## PROBLEM TO WORK ON
Copy out, from the entries below, each line that holds the string "Зажимы".

Stored dataset items

* * * * * * *

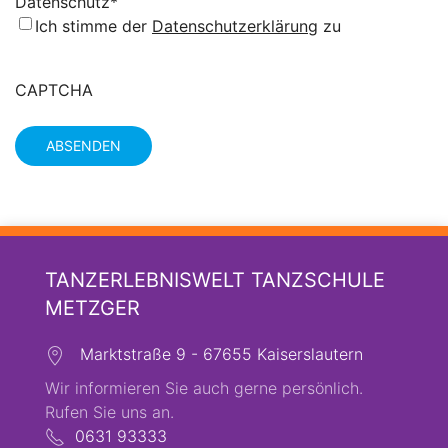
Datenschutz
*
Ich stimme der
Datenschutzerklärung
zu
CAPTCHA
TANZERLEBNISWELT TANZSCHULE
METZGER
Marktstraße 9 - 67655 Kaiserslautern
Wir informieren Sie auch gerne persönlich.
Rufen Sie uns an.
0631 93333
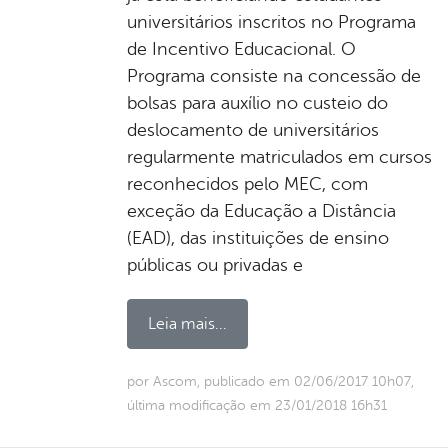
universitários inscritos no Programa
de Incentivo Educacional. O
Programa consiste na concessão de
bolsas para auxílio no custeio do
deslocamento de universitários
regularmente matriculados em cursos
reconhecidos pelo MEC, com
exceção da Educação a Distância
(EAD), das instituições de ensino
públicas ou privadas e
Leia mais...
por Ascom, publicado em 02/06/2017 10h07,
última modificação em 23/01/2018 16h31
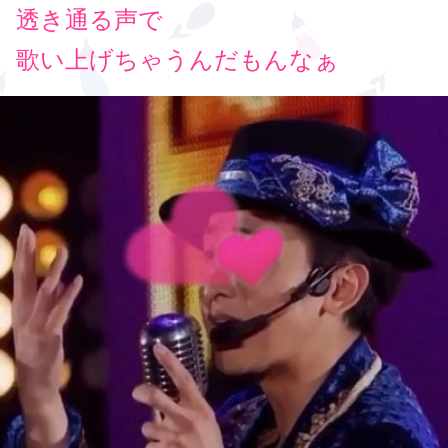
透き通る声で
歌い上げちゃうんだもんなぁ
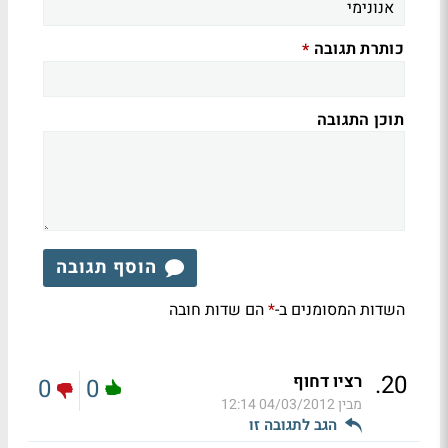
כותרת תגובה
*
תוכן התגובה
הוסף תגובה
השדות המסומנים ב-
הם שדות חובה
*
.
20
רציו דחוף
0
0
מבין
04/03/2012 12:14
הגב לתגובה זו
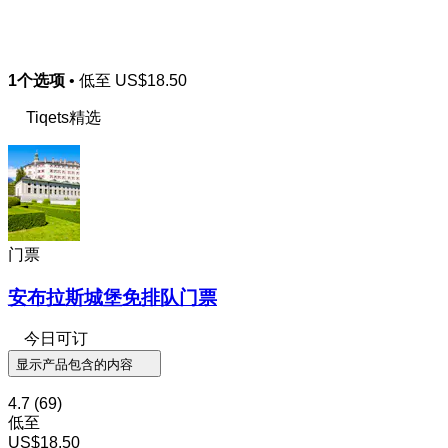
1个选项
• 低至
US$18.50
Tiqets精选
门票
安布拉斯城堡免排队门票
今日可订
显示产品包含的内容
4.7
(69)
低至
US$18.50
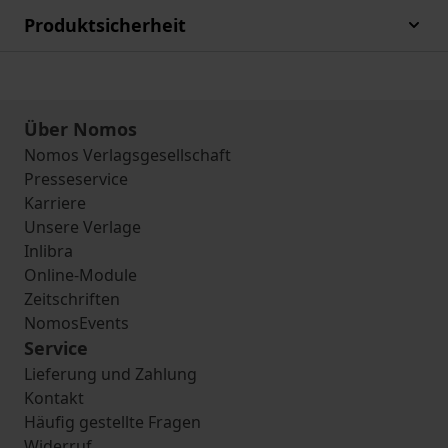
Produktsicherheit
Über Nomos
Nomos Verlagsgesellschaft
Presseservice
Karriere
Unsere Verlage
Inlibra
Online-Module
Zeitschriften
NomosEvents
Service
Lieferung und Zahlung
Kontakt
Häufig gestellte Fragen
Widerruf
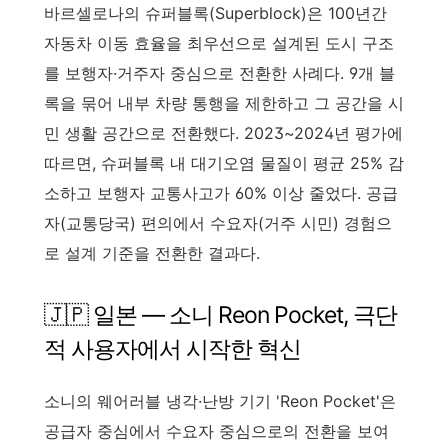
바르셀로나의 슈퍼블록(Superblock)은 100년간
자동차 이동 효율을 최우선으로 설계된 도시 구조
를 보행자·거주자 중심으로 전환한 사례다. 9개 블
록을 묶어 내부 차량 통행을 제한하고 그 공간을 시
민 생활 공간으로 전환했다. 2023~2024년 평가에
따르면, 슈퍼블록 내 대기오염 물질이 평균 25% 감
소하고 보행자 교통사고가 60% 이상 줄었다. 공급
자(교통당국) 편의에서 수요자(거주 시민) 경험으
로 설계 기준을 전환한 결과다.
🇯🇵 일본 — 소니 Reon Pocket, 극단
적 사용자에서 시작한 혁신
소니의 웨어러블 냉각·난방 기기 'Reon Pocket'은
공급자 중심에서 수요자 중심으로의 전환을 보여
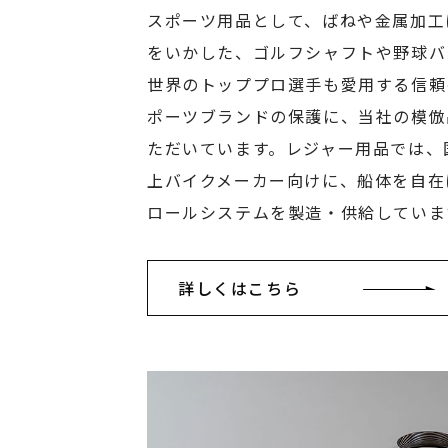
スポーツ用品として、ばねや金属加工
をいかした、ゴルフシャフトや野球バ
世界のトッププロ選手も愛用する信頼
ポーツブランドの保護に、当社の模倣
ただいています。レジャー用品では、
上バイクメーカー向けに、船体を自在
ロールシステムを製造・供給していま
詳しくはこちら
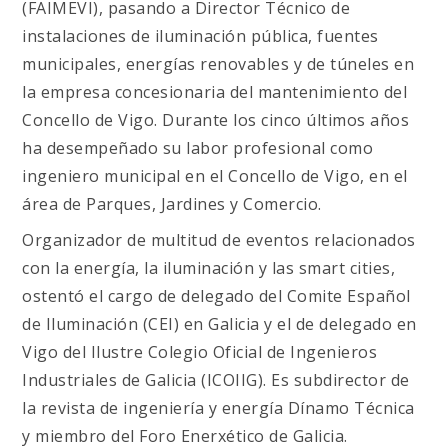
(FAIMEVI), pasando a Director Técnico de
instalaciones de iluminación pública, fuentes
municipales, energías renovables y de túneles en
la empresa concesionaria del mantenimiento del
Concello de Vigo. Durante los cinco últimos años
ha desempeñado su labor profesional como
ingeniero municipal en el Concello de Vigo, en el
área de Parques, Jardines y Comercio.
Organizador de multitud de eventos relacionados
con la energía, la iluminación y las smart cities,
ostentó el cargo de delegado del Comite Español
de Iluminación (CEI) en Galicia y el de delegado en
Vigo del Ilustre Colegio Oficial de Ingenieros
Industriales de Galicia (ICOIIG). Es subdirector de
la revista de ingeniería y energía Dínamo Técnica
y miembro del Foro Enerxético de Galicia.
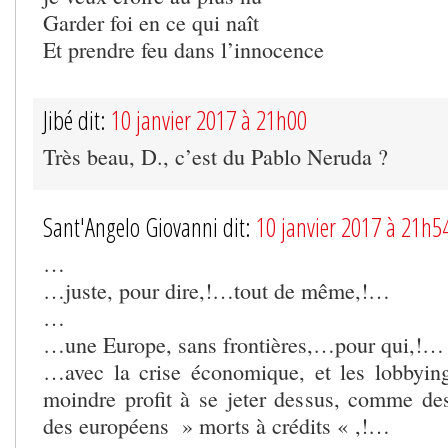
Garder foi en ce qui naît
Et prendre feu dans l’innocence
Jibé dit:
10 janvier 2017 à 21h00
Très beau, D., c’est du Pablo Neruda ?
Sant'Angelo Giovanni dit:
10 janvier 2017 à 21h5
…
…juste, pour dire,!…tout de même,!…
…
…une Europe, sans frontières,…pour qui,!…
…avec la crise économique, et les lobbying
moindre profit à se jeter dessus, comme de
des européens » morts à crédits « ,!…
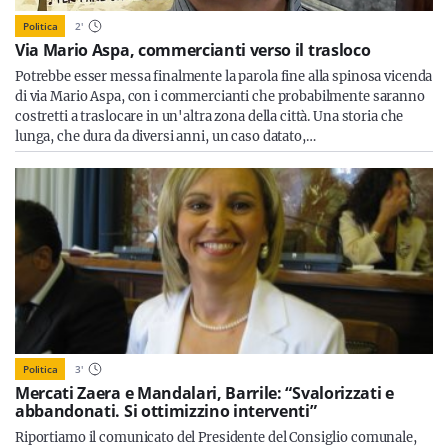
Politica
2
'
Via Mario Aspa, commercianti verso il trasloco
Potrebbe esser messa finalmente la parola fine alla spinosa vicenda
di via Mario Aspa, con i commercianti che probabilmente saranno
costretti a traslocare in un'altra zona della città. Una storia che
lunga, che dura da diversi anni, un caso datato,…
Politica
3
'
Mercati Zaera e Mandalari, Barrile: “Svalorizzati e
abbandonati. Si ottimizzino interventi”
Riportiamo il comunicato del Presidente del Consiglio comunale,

* * * * * * *

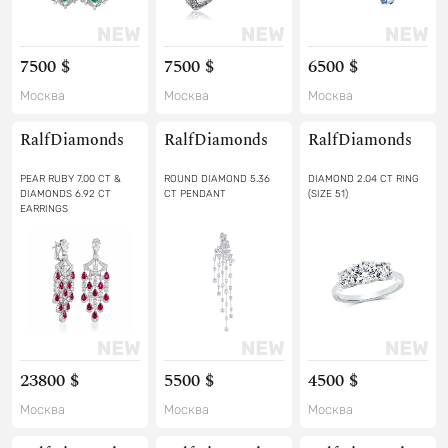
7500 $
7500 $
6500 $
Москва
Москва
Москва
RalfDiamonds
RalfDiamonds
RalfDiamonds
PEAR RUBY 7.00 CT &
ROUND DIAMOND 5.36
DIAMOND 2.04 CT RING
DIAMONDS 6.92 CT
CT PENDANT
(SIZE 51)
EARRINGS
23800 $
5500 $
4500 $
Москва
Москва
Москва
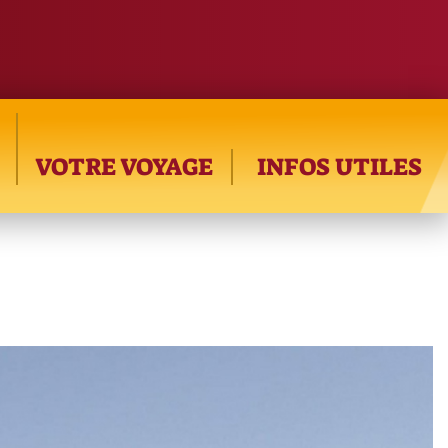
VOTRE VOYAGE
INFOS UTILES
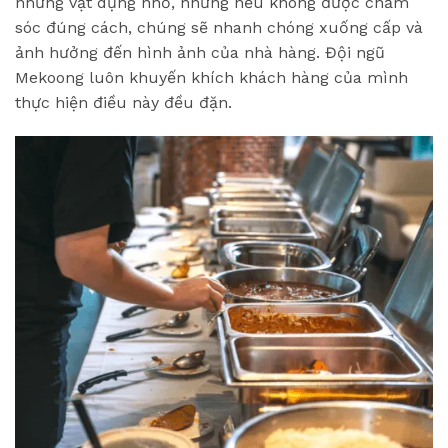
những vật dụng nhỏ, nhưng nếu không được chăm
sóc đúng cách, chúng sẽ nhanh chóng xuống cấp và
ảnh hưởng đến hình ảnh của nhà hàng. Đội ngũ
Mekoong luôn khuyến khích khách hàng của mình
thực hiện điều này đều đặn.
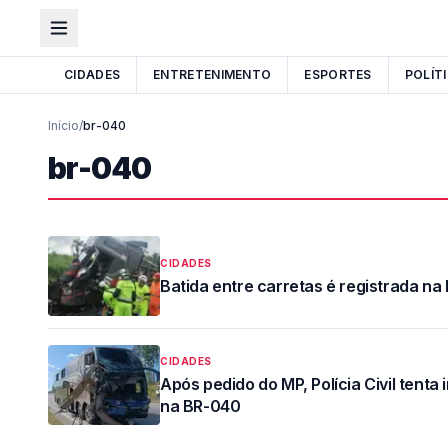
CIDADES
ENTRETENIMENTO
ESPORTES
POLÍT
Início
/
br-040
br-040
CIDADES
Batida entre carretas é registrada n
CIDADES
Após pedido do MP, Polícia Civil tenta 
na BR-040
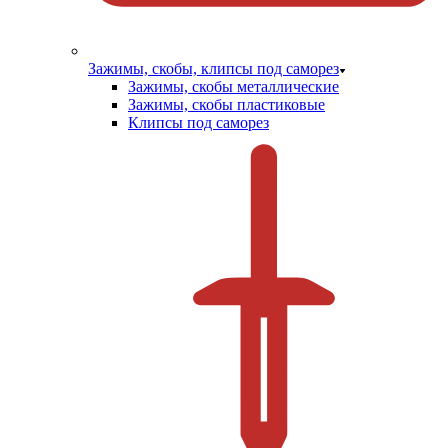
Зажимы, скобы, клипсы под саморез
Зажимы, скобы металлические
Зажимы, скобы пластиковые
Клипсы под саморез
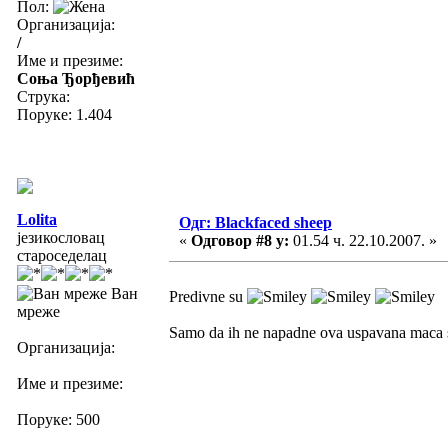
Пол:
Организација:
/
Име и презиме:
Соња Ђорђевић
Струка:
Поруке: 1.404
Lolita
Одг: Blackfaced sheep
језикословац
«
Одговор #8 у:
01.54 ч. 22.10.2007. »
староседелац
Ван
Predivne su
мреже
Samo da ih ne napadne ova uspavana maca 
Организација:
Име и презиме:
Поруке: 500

* * * * * * *

## RESULT FOR THIS TASK
Зажимы, скобы, клипсы под саморез
Зажимы, скобы металлические
Зажимы, скобы пластиковые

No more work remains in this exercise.